Half of the babies heard words with differences in duration, while the other half heard words with differences in pitch. All of the babies heard two different "languages" — one in which frequent words came before less frequent words, and the other in which less frequent words came first. [In Photos: How Babies Learn]
The two different languages were broadcast from different parts of the room, and researchers monitored how long the infants spent looking at the source of these sounds. Researchers interpreted a longer gaze to mean the baby was picking up on those differences in word frequency to tell the two fictional languages apart.
The scientists found that bilingual babies looked longer at the source of sounds that matched their expectation of word order, which suggested the infants were using the pitch and duration clues to keep the two languages straight.

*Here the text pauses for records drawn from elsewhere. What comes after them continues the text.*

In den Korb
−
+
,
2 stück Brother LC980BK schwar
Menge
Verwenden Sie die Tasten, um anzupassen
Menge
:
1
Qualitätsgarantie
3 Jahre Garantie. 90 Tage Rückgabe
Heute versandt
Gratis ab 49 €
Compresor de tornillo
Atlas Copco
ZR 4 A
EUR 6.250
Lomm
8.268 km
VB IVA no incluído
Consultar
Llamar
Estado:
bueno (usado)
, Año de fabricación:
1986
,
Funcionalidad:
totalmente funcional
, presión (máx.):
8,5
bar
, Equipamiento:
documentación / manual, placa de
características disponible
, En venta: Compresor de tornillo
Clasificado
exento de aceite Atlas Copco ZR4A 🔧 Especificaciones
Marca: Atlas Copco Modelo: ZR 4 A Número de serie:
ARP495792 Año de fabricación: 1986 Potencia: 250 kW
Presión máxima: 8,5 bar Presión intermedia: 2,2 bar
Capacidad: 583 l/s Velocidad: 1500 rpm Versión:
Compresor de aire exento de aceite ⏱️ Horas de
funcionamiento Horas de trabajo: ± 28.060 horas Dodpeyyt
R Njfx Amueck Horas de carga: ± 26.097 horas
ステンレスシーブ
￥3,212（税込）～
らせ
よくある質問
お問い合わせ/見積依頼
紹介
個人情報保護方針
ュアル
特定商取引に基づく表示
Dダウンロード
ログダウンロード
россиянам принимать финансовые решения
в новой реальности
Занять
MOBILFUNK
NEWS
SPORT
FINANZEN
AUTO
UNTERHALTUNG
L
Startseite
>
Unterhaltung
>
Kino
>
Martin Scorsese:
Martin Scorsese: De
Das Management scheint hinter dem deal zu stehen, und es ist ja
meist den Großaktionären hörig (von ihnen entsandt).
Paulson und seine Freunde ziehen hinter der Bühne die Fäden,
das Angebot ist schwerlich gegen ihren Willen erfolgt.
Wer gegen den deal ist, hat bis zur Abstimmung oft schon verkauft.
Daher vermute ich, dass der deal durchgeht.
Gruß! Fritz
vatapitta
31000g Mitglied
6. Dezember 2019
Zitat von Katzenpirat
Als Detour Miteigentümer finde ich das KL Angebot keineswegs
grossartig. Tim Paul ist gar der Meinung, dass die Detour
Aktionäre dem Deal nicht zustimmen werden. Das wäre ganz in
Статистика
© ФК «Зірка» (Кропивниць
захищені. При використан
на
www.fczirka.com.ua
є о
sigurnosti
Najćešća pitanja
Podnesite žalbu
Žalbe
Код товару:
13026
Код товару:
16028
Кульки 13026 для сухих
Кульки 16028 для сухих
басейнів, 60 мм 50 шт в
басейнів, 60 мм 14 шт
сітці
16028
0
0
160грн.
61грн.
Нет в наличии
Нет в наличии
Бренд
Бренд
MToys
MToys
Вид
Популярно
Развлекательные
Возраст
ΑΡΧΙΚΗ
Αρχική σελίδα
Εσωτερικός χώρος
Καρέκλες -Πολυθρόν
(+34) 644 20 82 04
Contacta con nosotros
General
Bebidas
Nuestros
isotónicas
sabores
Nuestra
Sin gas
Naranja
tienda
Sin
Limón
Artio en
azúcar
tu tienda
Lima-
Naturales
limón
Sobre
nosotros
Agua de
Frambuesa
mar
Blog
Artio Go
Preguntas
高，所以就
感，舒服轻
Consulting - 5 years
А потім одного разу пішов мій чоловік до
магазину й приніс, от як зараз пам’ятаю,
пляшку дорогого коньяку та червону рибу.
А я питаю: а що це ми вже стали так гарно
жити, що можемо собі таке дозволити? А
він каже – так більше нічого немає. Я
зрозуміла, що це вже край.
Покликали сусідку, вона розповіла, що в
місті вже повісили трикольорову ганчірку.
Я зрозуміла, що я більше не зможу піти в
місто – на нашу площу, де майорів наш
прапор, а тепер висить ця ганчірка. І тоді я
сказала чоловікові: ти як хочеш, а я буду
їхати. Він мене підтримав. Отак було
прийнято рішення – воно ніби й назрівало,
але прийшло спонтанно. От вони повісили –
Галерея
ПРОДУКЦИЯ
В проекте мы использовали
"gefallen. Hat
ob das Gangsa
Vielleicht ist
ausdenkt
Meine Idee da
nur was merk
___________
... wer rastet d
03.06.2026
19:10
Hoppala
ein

For instance when the higher-pitched word came first, a cue that it was a "content" word, the bilingual babies gazed in that direction longer than if that high-pitched word came second. The same occurred for duration, with infants staring longer in the direction of word pairs in which the longer-duration word came second compared to cases in which it came first.
By contrast, monolingual babies showed no difference in looking times; in other words, they didn't pick up on differences in pitch or duration. The results help increase understanding of how syntax, which includes the order of function and content words, is acquired in languages.
The findings also help to debunk the misconception that bilingual infants face disadvantages in language development, according to Werker. "Even though it might look like a more complex task to learn two languages at once," Werker said, "babies do so quite easily."
The research was detailed Feb. 14 in the journal Nature Communications and presented at the 2013 Annual Meeting of the American Association for the Advancement of Science (AAAS) in Boston.